Azoulay also said that even after Zadorov had confessed to a police informant, the suspect was reluctant to do a reenactment because he feared the cameras. It was at that point that Zadorov “said he only saw the body and cleaned the blood off the knife, but didn’t kill her,” Azoulay said.
During the cross-examination, defense attorney Yarom Halevy repeatedly accused Azoulay of putting words into Zadorov’s mouth. He also showed the court a video of the interrogation and then asked what instructions Azoulay had given the interrogators regarding deliberate deception of the suspect.
“You’re showing an edited, tendentious and misleading video that’s suited to a tabloid, not a court,” Azoulay responded.
Judges Asher Kula, Danny Sarfati and Tammar Nissim Shai said they want to focus on the new evidence that led to the retrial, which is expected to take about a year and include testimony from more than 80 people. The prosecution’s list of witnesses includes 15 new ones, most of them expert witnesses who will give their opinions of the new evidence.
One new prosecution witness is Ola Kravchenko, who at one point was suspected of involvement in the murder, though the case against her was ultimately closed. By summoning her, the prosecution hopes to prove that the suspicions of her involvement were thoroughly investigated and she in fact had no connection to the crime.

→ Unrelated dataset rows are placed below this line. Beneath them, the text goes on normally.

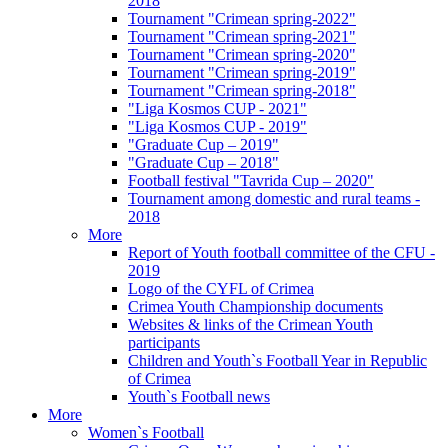
2018
Tournament "Crimean spring-2022"
Tournament "Crimean spring-2021"
Tournament "Crimean spring-2020"
Tournament "Crimean spring-2019"
Tournament "Crimean spring-2018"
"Liga Kosmos CUP - 2021"
"Liga Kosmos CUP - 2019"
"Graduate Cup – 2019"
"Graduate Cup – 2018"
Football festival "Tavrida Cup – 2020"
Tournament among domestic and rural teams -
2018
More
Report of Youth football committee of the CFU -
2019
Logo of the CYFL of Crimea
Crimea Youth Championship documents
Websites & links of the Crimean Youth
participants
Children and Youth`s Football Year in Republic
of Crimea
Youth`s Football news
More
Women`s Football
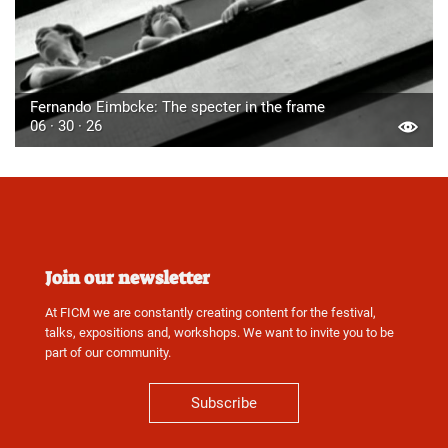
Fernando Eimbcke: The specter in the frame
06 · 30 · 26
Join our newsletter
At FICM we are constantly creating content for the festival,
talks, expositions and, workshops. We want to invite you to be
part of our community.
Subscribe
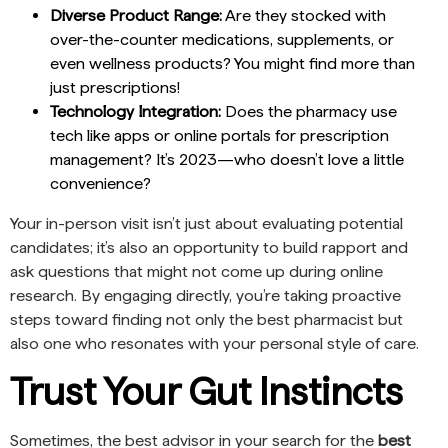
Diverse Product Range:
Are they stocked with
over-the-counter medications, supplements, or
even wellness products? You might find more than
just prescriptions!
Technology Integration:
Does the pharmacy use
tech like apps or online portals for prescription
management? It’s 2023—who doesn’t love a little
convenience?
Your in-person visit isn’t just about evaluating potential
candidates; it’s also an opportunity to build rapport and
ask questions that might not come up during online
research. By engaging directly, you’re taking proactive
steps toward finding not only the best pharmacist but
also one who resonates with your personal style of care.
Trust Your Gut Instincts
Sometimes, the best advisor in your search for the
best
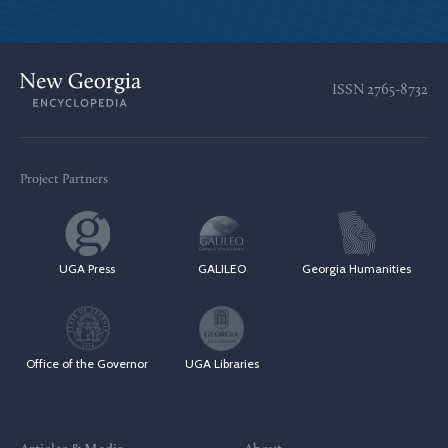
ISSN
2765-8732
Project Partners
UGA Press
GALILEO
Georgia Humanities
Office of the Governor
UGA Libraries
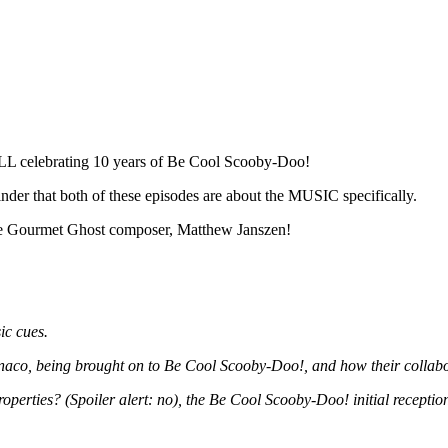
LL celebrating 10 years of Be Cool Scooby-Doo!
nder that both of these episodes are about the MUSIC specifically.
he Gourmet Ghost composer, Matthew Janszen!
ic cues.
Monaco, being brought on to Be Cool Scooby-Doo!, and how their collab
roperties? (Spoiler alert: no), the Be Cool Scooby-Doo! initial receptio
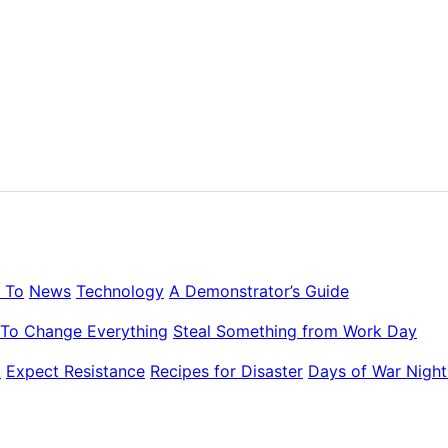
 To
News
Technology
A Demonstrator’s Guide
To Change Everything
Steal Something from Work Day
k
Expect Resistance
Recipes for Disaster
Days of War Night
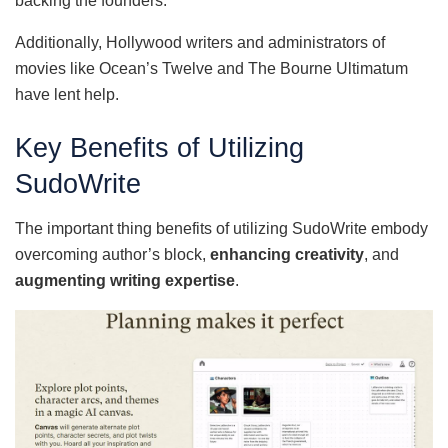
backing the founders.
Additionally, Hollywood writers and administrators of
movies like Ocean’s Twelve and The Bourne Ultimatum
have lent help.
Key Benefits of Utilizing
SudoWrite
The important thing benefits of utilizing SudoWrite embody
overcoming author’s block,
enhancing creativity
, and
augmenting writing expertise
.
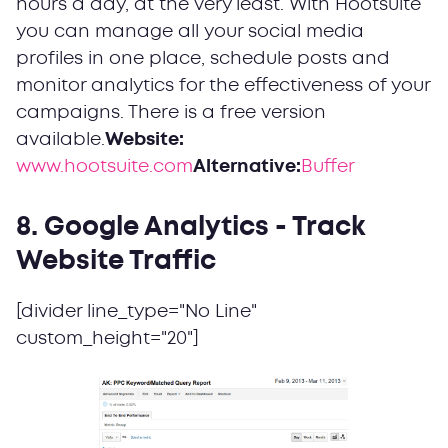
hours a day, at the very least. With Hootsuite
you can manage all your social media
profiles in one place, schedule posts and
monitor analytics for the effectiveness of your
campaigns. There is a free version
available.
Website:
www.hootsuite.com
Alternative:
Buffer
8. Google Analytics - Track
Website Traffic
[divider line_type="No Line"
custom_height="20"]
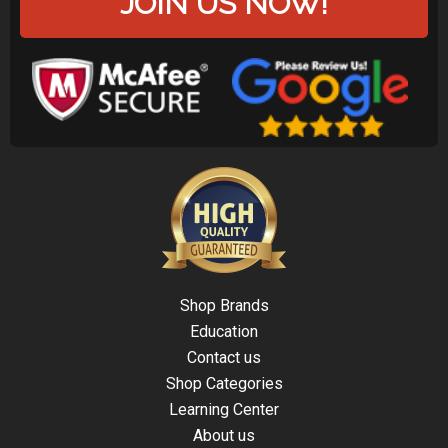
JOIN US NOW!
Shop Brands
Education
Contact us
Shop Categories
Learning Center
About us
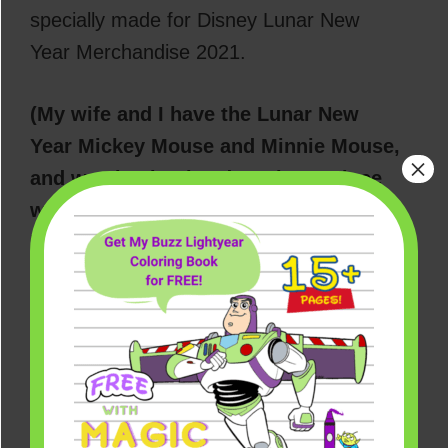
specially made for Disney Lunar New
Year Merchandise 2021.
(My wife and I have the Lunar New
Year Mickey Mouse and Minnie Mouse,
×
and we absolutely adore them. Since
we usually celebrate the occasion at
Disneyland and California Adventure,
it just felt right to bring the couple
home with us this year. And for a
limited time, you can get them for $14
each with any purchase, which is what
we did at our local Disney Store in Los
Angeles.)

The prosecution said it would focus on three things during the retrial: Zadorov’s confession and reenactment of the crime, new evidence that supports his confession, and rebutting the alternative explanations the defense will offer.
The defense hasn’t yet submitted its list of witnesses, but it is expected to include its own experts who will give their opinions of the new evidence. One claim the defense hopes these experts will prove is that blood could have been leaking from Rada’s body for hours after the actual murder.
The Supreme Court approved Zadorov’s retrial request in May after concluding that the new evidence had “a real potential of changing the outcome of the trial.” In July, the prosecution issued a press statement about the retrial in which it said that even though it thinks Zadorov will be convicted again, “there’s a real public interest in holding the trial,” given all the questions that have been raised about the case.
The indictment in the retrial accuses Zadorov of first-degree murder. It says he followed Rada to the bathroom and slit her throat, and then, after leaving the stall, he cleaned the knife, changed his clothes and worked until the end of the day. Later, he got rid of the knife blade and his pants, it adds.